Problem to solve: Restate the data below word for word, and let no image into your version.

(Items listed in a dataset)
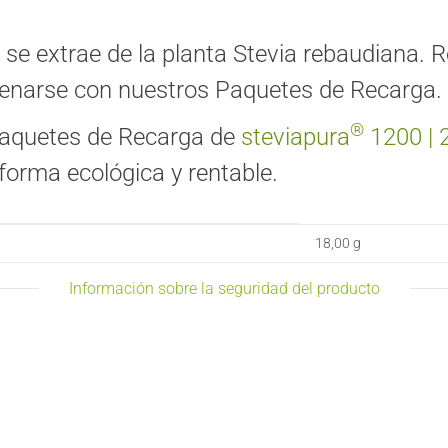
se extrae de la planta Stevia rebaudiana.
lenarse con nuestros Paquetes de Recarga.
®
 Paquetes de Recarga de
steviapura
1200
|
forma ecológica y rentable.
18,00 g
Información sobre la seguridad del producto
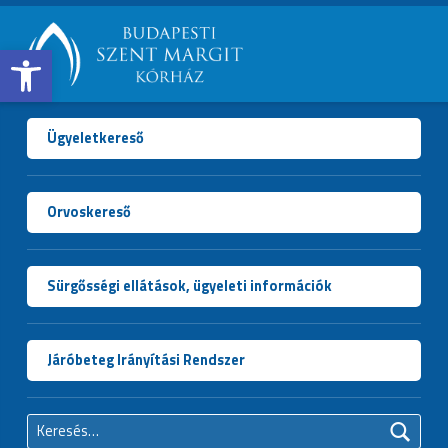
Open toolbar
BUDAPESTI
SZENT
MARGIT
Ügyeletkereső
KÓRHÁZ
Orvoskereső
Sürgősségi ellátások, ügyeleti információk
Járóbeteg Irányítási Rendszer
Keresés:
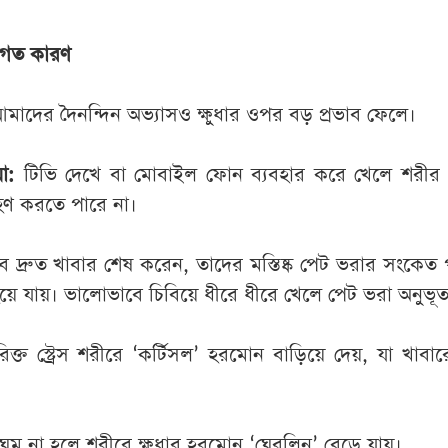
রণগত কারণ
াদের দৈনন্দিন অভ্যাসও ক্ষুধার ওপর বড় প্রভাব ফেলে।
া:
টিভি দেখে বা মোবাইল ফোন ব্যবহার করে খেলে শরীর পূ
হণ করতে পারে না।
ব দ্রুত খাবার শেষ করেন, তাদের মস্তিষ্ক পেট ভরার সংকেত
ে যায়। ভালোভাবে চিবিয়ে ধীরে ধীরে খেলে পেট ভরা অনুভূ
িক্ত স্ট্রেস শরীরে ‘কর্টিসল’ হরমোন বাড়িয়ে দেয়, যা খাবারে
।
্ত ঘুম না হলে শরীরে ক্ষুধার হরমোন ‘ঘেরলিন’ বেড়ে যায়।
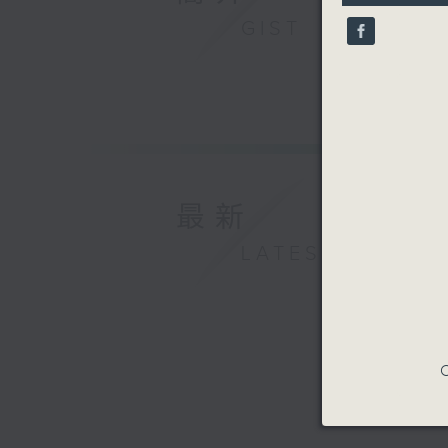
10
seconds
GIST
90%
最新
LATEST
C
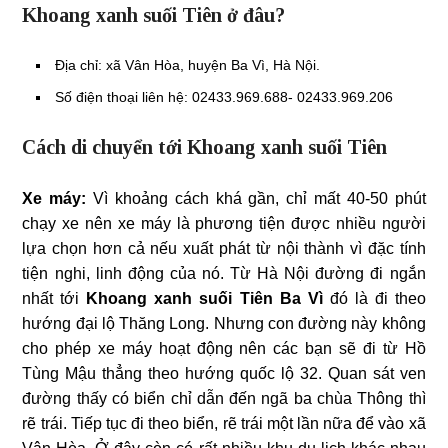
Khoang xanh suối Tiên ở đâu?
Địa chỉ: xã Vân Hòa, huyện Ba Vì, Hà Nội.
Số điện thoại liên hệ: 02433.969.688- 02433.969.206
Cách di chuyển tới Khoang xanh suối Tiên
Xe máy:
Vì khoảng cách khá gần, chỉ mất 40-50 phút
chạy xe nên xe máy là phương tiện được nhiều người
lựa chọn hơn cả nếu xuất phát từ nội thành vì đặc tính
tiện nghi, linh động của nó. Từ Hà Nội đường đi ngắn
nhất tới
Khoang xanh suối Tiên Ba Vì
đó là đi theo
hướng đại lộ Thăng Long. Nhưng con đường này không
cho phép xe máy hoạt động nên các bạn sẽ đi từ Hồ
Tùng Mậu thẳng theo hướng quốc lộ 32. Quan sát ven
đường thấy có biển chỉ dẫn đến ngã ba chùa Thông thì
rẽ trái. Tiếp tục đi theo biển, rẽ trái một lần nữa để vào xã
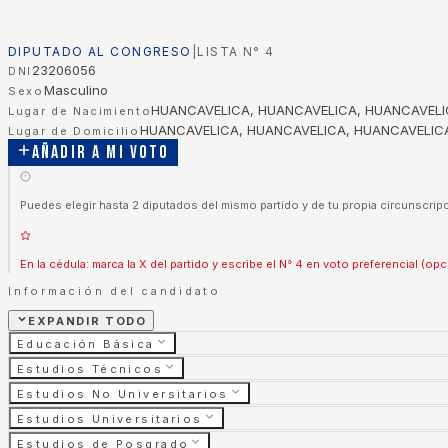
DIPUTADO AL CONGRESO
|
LISTA N°
4
23206056
DNI
Masculino
Sexo
HUANCAVELICA, HUANCAVELICA, HUANCAVEL
Lugar de Nacimiento
HUANCAVELICA, HUANCAVELICA, HUANCAVELIC
Lugar de Domicilio
Añadir a mi voto
Puedes elegir hasta 2 diputados del mismo partido y de tu propia circunscripc
En la cédula: marca la X del partido y escribe el N° 4 en voto preferencial (opc
Información del candidato
EXPANDIR TODO
Educación Básica
Estudios Técnicos
Estudios No Universitarios
Estudios Universitarios
Estudios de Posgrado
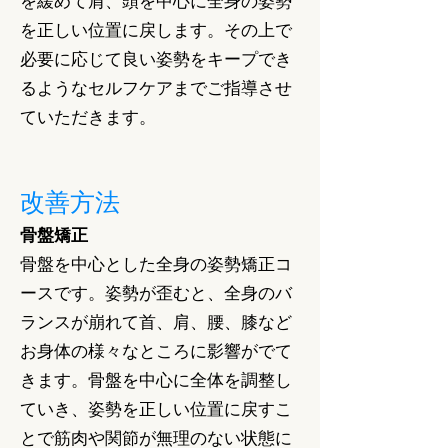
を緩めて肩、頭を中心に全身の姿勢
を正しい位置に戻します。
その上で
必要に応じて良い姿勢をキープでき
るようなセルフケアまでご指導させ
ていただきます。
改善方法
骨盤矯正
骨盤を中心とした全身の姿勢矯正コ
ースです。姿勢が歪むと、全身のバ
ランスが崩れて首、肩、腰、膝など
お身体の様々なところに影響がでて
きます。骨盤を中心に全体を調整し
ていき、姿勢を正しい位置に戻すこ
とで筋肉や関節が無理のない状態に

Reply to the task:
se extrae de la planta Stevia rebaudiana.
lenarse con nuestros Paquetes de Recarga.
®
 Paquetes de Recarga de
steviapura
1200
|
forma ecológica y rentable.
18,00 g
Información sobre la seguridad del producto
Open toolbar
BUDAPESTI
SZENT
MARGIT
Ügyeletkereső
KÓRHÁZ
Orvoskereső
Sürgősségi ellátások, ügyeleti információk
Járóbeteg Irányítási Rendszer
Keresés:
রণগত কারণ
াদের দৈনন্দিন অভ্যাসও ক্ষুধার ওপর বড় প্রভাব ফেলে।
া:
টিভি দেখে বা মোবাইল ফোন ব্যবহার করে খেলে শরীর পূ
হণ করতে পারে না।
ব দ্রুত খাবার শেষ করেন, তাদের মস্তিষ্ক পেট ভরার সংকেত
ে যায়। ভালোভাবে চিবিয়ে ধীরে ধীরে খেলে পেট ভরা অনুভূ
িক্ত স্ট্রেস শরীরে ‘কর্টিসল’ হরমোন বাড়িয়ে দেয়, যা খাবারে
।
্ত ঘুম না হলে শরীরে ক্ষুধার হরমোন ‘ঘেরলিন’ বেড়ে যায়।
10
seconds
GIST
90%
最新
LATEST
C
Khoang xanh suối Tiên ở đâu?
Địa chỉ: xã Vân Hòa, huyện Ba Vì, Hà Nội.
Số điện thoại liên hệ: 02433.969.688- 02433.969.206
Cách di chuyển tới Khoang xanh suối Tiên
Xe máy:
Vì khoảng cách khá gần, chỉ mất 40-50 phút
chạy xe nên xe máy là phương tiện được nhiều người
lựa chọn hơn cả nếu xuất phát từ nội thành vì đặc tính
tiện nghi, linh động của nó. Từ Hà Nội đường đi ngắn
nhất tới
Khoang xanh suối Tiên Ba Vì
đó là đi theo
hướng đại lộ Thăng Long. Nhưng con đường này không
cho phép xe máy hoạt động nên các bạn sẽ đi từ Hồ
Tùng Mậu thẳng theo hướng quốc lộ 32. Quan sát ven
đường thấy có biển chỉ dẫn đến ngã ba chùa Thông thì
rẽ trái. Tiếp tục đi theo biển, rẽ trái một lần nữa để vào xã
DIPUTADO AL CONGRESO
|
LISTA N°
4
23206056
DNI
Masculino
Sexo
HUANCAVELICA, HUANCAVELICA, HUANCAVEL
Lugar de Nacimiento
HUANCAVELICA, HUANCAVELICA, HUANCAVELIC
Lugar de Domicilio
Añadir a mi voto
Puedes elegir hasta 2 diputados del mismo partido y de tu propia circunscripc
En la cédula: marca la X del partido y escribe el N° 4 en voto preferencial (opc
Información del candidato
EXPANDIR TODO
Educación Básica
Estudios Técnicos
Estudios No Universitarios
Estudios Universitarios
Estudios de Posgrado
を緩めて肩、頭を中心に全身の姿勢
を正しい位置に戻します。
その上で
必要に応じて良い姿勢をキープでき
るようなセルフケアまでご指導させ
ていただきます。
改善方法
骨盤矯正
骨盤を中心とした全身の姿勢矯正コ
ースです。姿勢が歪むと、全身のバ
ランスが崩れて首、肩、腰、膝など
お身体の様々なところに影響がでて
きます。骨盤を中心に全体を調整し
ていき、姿勢を正しい位置に戻すこ
とで筋肉や関節が無理のない状態に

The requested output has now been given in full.